Paz

OCTAVIO PAZ

Durante la última semana las páginas y las secciones culturales de nuestros diarios y revistas rebosaron, por decirlo así, con las efervescentes declaraciones de los participantes en un encuentro de escritores más notable por sus ausencias que por sus presencias. Estos mismos días, en páginas interiores, casi de una manera vergonzante, salvo en un caso o dos, se anunció al público mexicano que a un compatriota nuestro, el arquitecto Luis Barragán, se le había otorgado el Premio Pritzker de Arquitectura. Este premio es una consagración mundial pues es el equivalente del Premio Nobel. Luis Barragán es el primer mexicano que obtiene una distinción internacional de esta importancia.
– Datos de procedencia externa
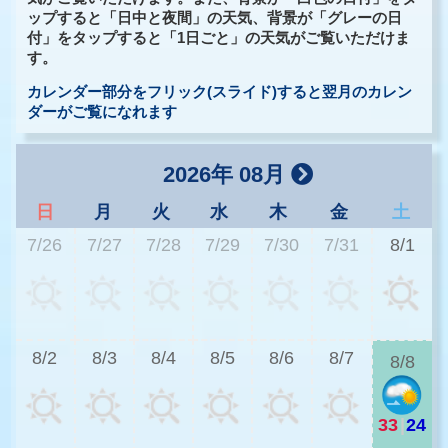
ップすると「日中と夜間」の天気、背景が「グレーの日
付」をタップすると「1日ごと」の天気がご覧いただけま
す。
カレンダー部分をフリック(スライド)すると翌月のカレン
ダーがご覧になれます
2026年 08月
日
月
火
水
木
金
土
7/26
7/27
7/28
7/29
7/30
7/31
8/1
3
8/2
8/3
8/4
8/5
8/6
8/7
8/8
33
|
24
2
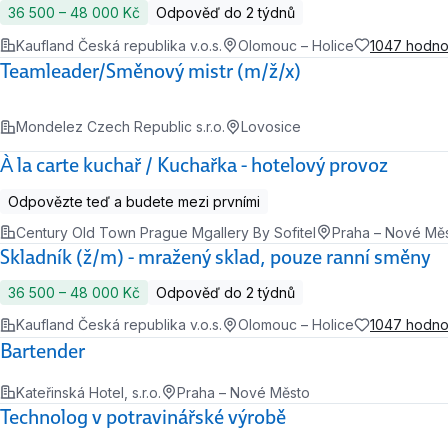
36 500 ‍–‍ 48 000 Kč
Odpověď do 2 týdnů
Kaufland Česká republika v.o.s.
Olomouc – Holice
1047 hodno
Teamleader/Směnový mistr (m/ž/x)
Mondelez Czech Republic s.r.o.
Lovosice
À la carte kuchař / Kuchařka - hotelový provoz
Odpovězte teď a budete mezi prvními
Century Old Town Prague Mgallery By Sofitel
Praha – Nové Mě
Skladník (ž/m) - mražený sklad, pouze ranní směny
36 500 ‍–‍ 48 000 Kč
Odpověď do 2 týdnů
Kaufland Česká republika v.o.s.
Olomouc – Holice
1047 hodno
Bartender
Kateřinská Hotel, s.r.o.
Praha – Nové Město
Technolog v potravinářské výrobě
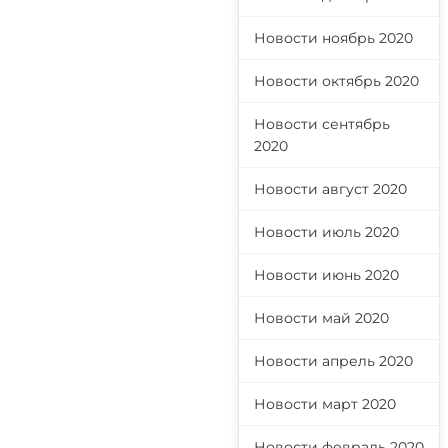
Новости ноябрь 2020
Новости октябрь 2020
Новости сентябрь
2020
Новости август 2020
Новости июль 2020
Новости июнь 2020
Новости май 2020
Новости апрель 2020
Новости март 2020
Новости февраль 2020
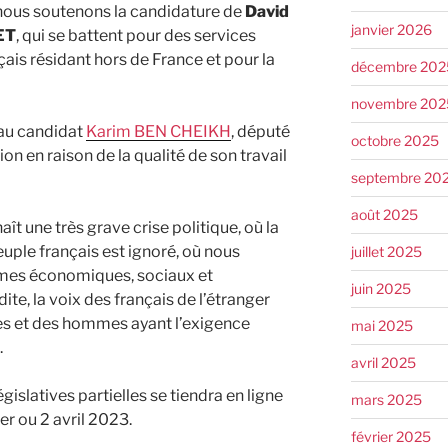
 nous soutenons la candidature de
David
janvier 2026
ET
, qui se battent pour des services
çais résidant hors de France et pour la
décembre 202
novembre 202
au candidat
Karim BEN CHEIKH
, député
octobre 2025
ion en raison de la qualité de son travail
septembre 20
août 2025
 une très grave crise politique, où la
uple français est ignoré, où nous
juillet 2025
èmes économiques, sociaux et
juin 2025
te, la voix des français de l’étranger
es et des hommes ayant l’exigence
mai 2025
.
avril 2025
gislatives partielles se tiendra en ligne
mars 2025
1er ou 2 avril 2023.
février 2025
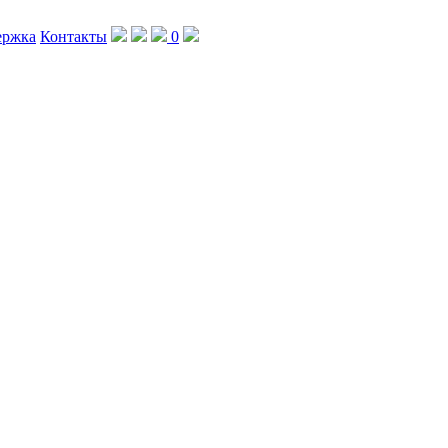
ержка
Контакты
0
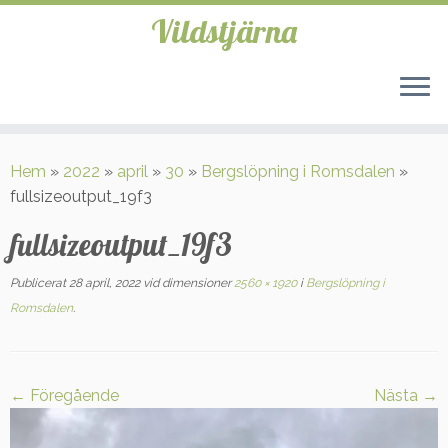
Vildstjärna
Hoppa
till
Hem
»
2022
»
april
»
30
»
Bergslöpning i Romsdalen
»
innehåll
fullsizeoutput_19f3
fullsizeoutput_19f3
Publicerat
28 april, 2022
vid dimensioner
2560 × 1920
i
Bergslöpning i
Romsdalen
.
← Föregående
Nästa →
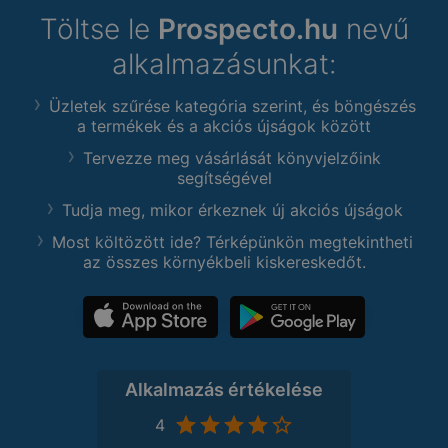
Töltse le
Prospecto.hu
nevű
alkalmazásunkat:
Üzletek szűrése kategória szerint, és böngészés
a termékek és a akciós újságok között
Tervezze meg vásárlását könyvjelzőink
segítségével
Tudja meg, mikor érkeznek új akciós újságok
Most költözött ide? Térképünkön megtekintheti
az összes környékbeli kiskereskedőt.
Alkalmazás értékelése
4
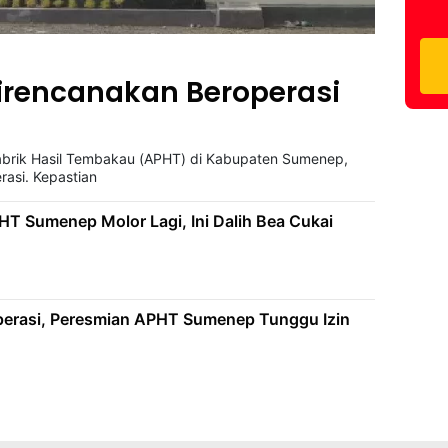
rencanakan Beroperasi
abrik Hasil Tembakau (APHT) di Kabupaten Sumenep,
rasi. Kepastian
PHT Sumenep Molor Lagi, Ini Dalih Bea Cukai
perasi, Peresmian APHT Sumenep Tunggu Izin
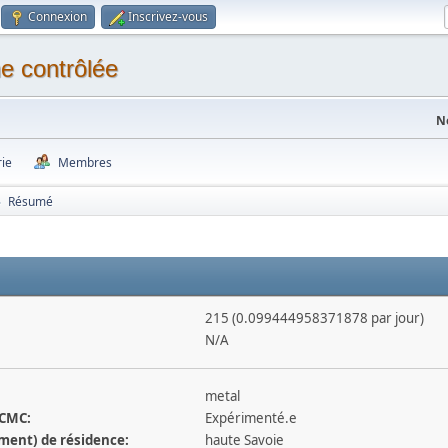
Connexion
Inscrivez-vous
N
rie
Membres
Résumé
►
215 (0.099444958371878 par jour)
N/A
metal
 CMC:
Expérimenté.e
ement) de résidence:
haute Savoie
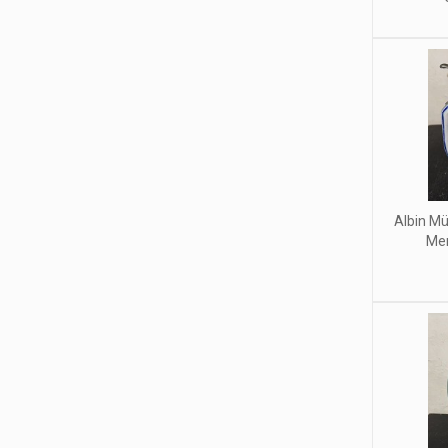
Albin Mü
Mer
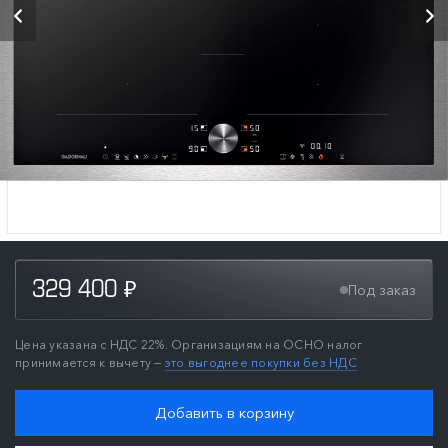
329 400
Под заказ
₽
Цена указана с НДС 22%. Организациям на ОСНО налог
принимается к вычету —
это выгоднее покупки без НДС
Добавить в корзину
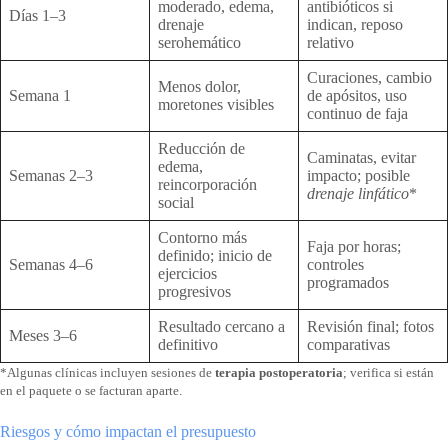
moderado, edema,
antibióticos si
Días 1–3
drenaje
indican, reposo
serohemático
relativo
Curaciones, cambio
Menos dolor,
Semana 1
de apósitos, uso
moretones visibles
continuo de faja
Reducción de
Caminatas, evitar
edema,
Semanas 2–3
impacto; posible
reincorporación
drenaje linfático
*
social
Contorno más
Faja por horas;
definido; inicio de
Semanas 4–6
controles
ejercicios
programados
progresivos
Resultado cercano a
Revisión final; fotos
Meses 3–6
definitivo
comparativas
*Algunas clínicas incluyen sesiones de
terapia postoperatoria
; verifica si están
en el paquete o se facturan aparte.
Riesgos y cómo impactan el presupuesto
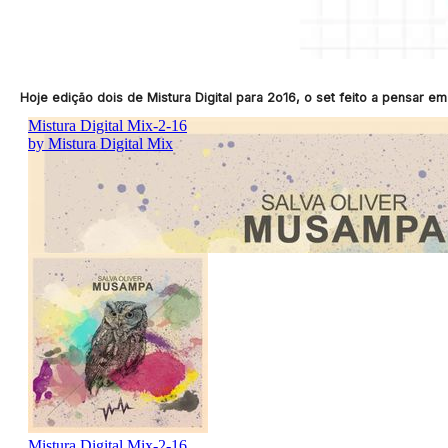
Hoje edição dois de Mistura Digital para 2o16, o set feito a pensar em 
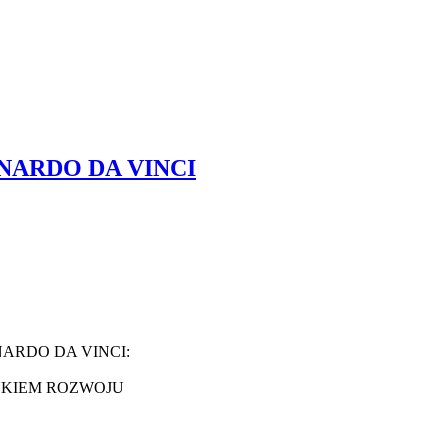
ARDO DA VINCI
ARDO DA VINCI:
NKIEM ROZWOJU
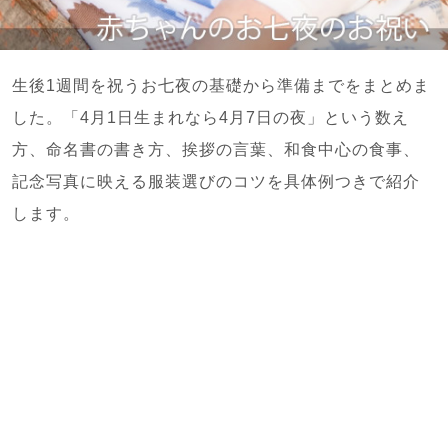
生後1週間を祝うお七夜の基礎から準備までをまとめま
した。「4月1日生まれなら4月7日の夜」という数え
方、命名書の書き方、挨拶の言葉、和食中心の食事、
記念写真に映える服装選びのコツを具体例つきで紹介
します。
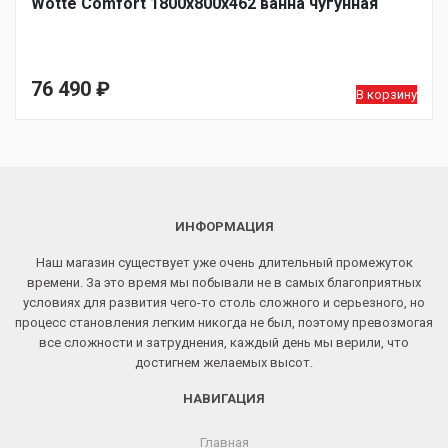
Wotte Comfort 1800х800х462 ванна чугунная
76 490
₽
В корзину
ИНФОРМАЦИЯ
Наш магазин существует уже очень длительный промежуток
времени. За это время мы побывали не в самых благоприятных
условиях для развития чего-то столь сложного и серьезного, но
процесс становления легким никогда не был, поэтому превозмогая
все сложности и затруднения, каждый день мы верили, что
достигнем желаемых высот.
НАВИГАЦИЯ
Главная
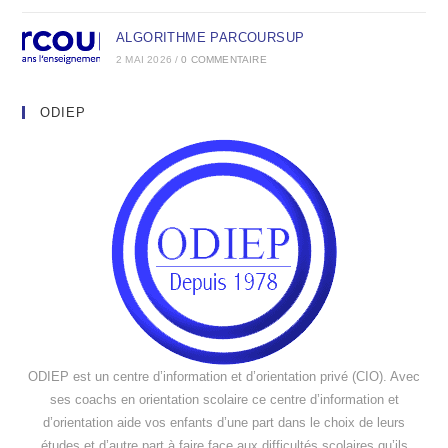
ALGORITHME PARCOURSUP
2 MAI 2026
/
0 COMMENTAIRE
ODIEP
ODIEP est un centre d’information et d’orientation privé (CIO). Avec
ses coachs en orientation scolaire ce centre d’information et
d’orientation aide vos enfants d’une part dans le choix de leurs
études et d’autre part à faire face aux difficultés scolaires qu’ils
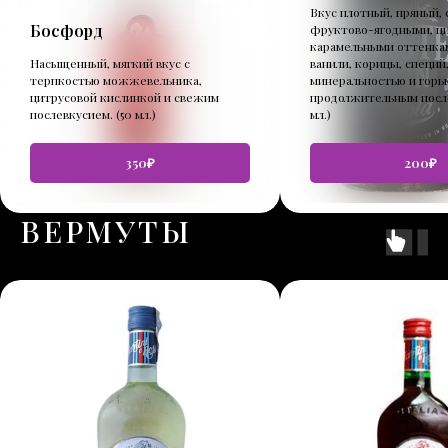
Вкус плотный, пряный, 
Босфорд
фруктово-ягодными, ц
карамельными оттенка
Насыщенный, мягкий вкус с
ванили, корицы, специй
терпкостью можжевельника,
минеральностью и горь
цитрусовой кислинкой и свежим
продолжительным после
послевкусием. (50 мл.)
мл.)
350₽
200₽
ВЕРМУТЫ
¿Cómo explicar la reserva, rayana en la indiferencia, con que han recibido esta noticia los mundos y mundillos culturales de México, para no hablar del increíble silencio del Instituto Nacional de Bellas Artes? Esta actitud se debe, probablemente, a la influencia de la ideología y la política. Barragán es un artista silencioso y solitario, que ha vivido lejos de los bandos ideológicos y de la superstición del «arte comprometido». Lección moral y estética sobre la que deberían reflexionar los artistas y los escritores: las obras quedan, las declaraciones se desvanecen, son humo. Las ideologías van y vienen pero los poemas, los templos, las sonatas y las novelas permanecen. Reducir el arte a la actualidad ideológica y política es condenarlo a la vida precaria de las moscas y los moscardones. El arte de Barragán es moderno pero no es modernista, es universal pero no es un reflejo de Nueva York o de Milán. Barragán ha construido casas y edificios que nos seducen por sus proporciones nobles y por su geometría serena; no menos hermosa –y más benéfica socialmente– es su «arquitectura exterior», como él llama a las calles, muros, plazas, fuentes y jardines que ha trazado. La función social de estos conjuntos no está reñida con su finalidad espiritual. Los hombres modernos vivimos aislados y necesitamos reconstruir nuestra comunidad, rehacer los lazos que nos unen a nuestros semejantes; al mismo tiempo, debemos recobrar el viejo arte de saber quedarnos solos, el arte del recogimiento. Las plazas y arboledas de Barragán responden a esta doble necesidad: son lugares de encuentro y son sitios de apartamiento.

Barragán dijo una vez que su arquitectura estaba inspirada por dos palabras: la palabra magia y la palabra sorpresa. Y agregó: «se trata de encontrar sorpresas al caminar por cualquier calle y al llegar a cualquier plaza». Las raíces de su arte son tradicionales y populares. Su modelo no es ni el palacio ni el rascacielos. Su arquitectura viene de los pueblos mexicanos, con sus calles limitadas por altos muros que desembocan en plazas con fuentes. En la arquitectura popular mexicana se funde la tradición india precolombina con la tradición mediterránea. Las formas son cúbicas, los materiales son los que se encuentran en la localidad y los muros están pintados con vivos colores –rojos, ocres, azules– a diferencia de los pueblos mediterráneos y moriscos que son blancos.

El arte de Barragán es un ejemplo del uso inteligente de nuestra tradición popular. Algo semejante han hecho algunos poetas, novelistas y pintores contemporáneos. Nuestros políticos y educadores deberían inspirarse en ellos: nuestra incipiente democracia debe y puede alimentarse de las formas de convivencia y solidaridad vivas todavía en nuestro pueblo. Estas formas son un legado político y moral que debemos actualizar y adaptar a las condiciones de la vida moderna. Para ser modernos de verdad tenemos antes que reconciliarnos con nuestra tradición.